WHAT IS REQUIRED:
A single number is wanted: how many lines of the data include the string "Ecommerce".

===== INFORMATION SUPPLIED

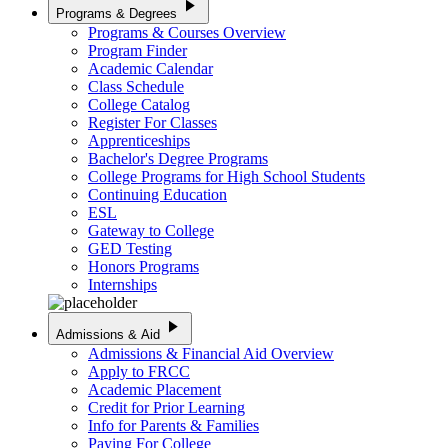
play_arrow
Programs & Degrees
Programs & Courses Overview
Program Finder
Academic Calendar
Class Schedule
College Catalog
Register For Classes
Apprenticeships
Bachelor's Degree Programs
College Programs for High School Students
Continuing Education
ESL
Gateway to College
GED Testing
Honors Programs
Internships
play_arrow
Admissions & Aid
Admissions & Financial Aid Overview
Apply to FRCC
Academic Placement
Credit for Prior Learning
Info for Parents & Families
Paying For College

==========
===== INFORMATION SUPPLIED

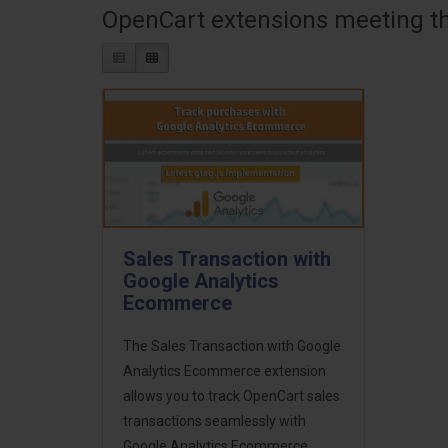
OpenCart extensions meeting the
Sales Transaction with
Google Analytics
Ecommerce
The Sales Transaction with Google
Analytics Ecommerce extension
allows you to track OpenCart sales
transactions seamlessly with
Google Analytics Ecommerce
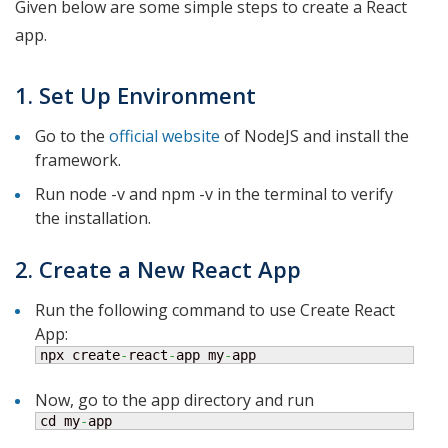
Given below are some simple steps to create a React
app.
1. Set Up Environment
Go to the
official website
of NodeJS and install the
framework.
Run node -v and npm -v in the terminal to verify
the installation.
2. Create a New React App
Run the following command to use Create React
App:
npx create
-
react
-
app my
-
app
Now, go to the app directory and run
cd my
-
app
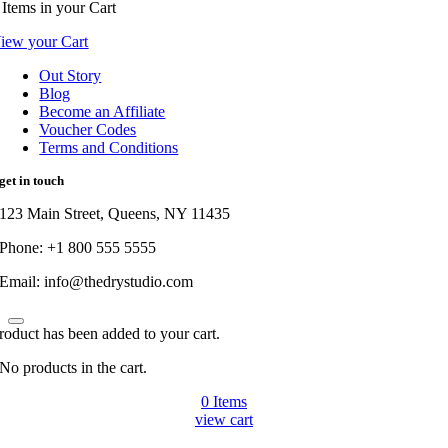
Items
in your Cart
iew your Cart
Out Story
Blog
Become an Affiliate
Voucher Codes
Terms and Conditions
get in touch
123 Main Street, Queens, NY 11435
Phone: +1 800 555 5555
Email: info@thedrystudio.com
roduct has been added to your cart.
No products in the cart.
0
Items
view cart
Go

==========

FINISHED TASK:
3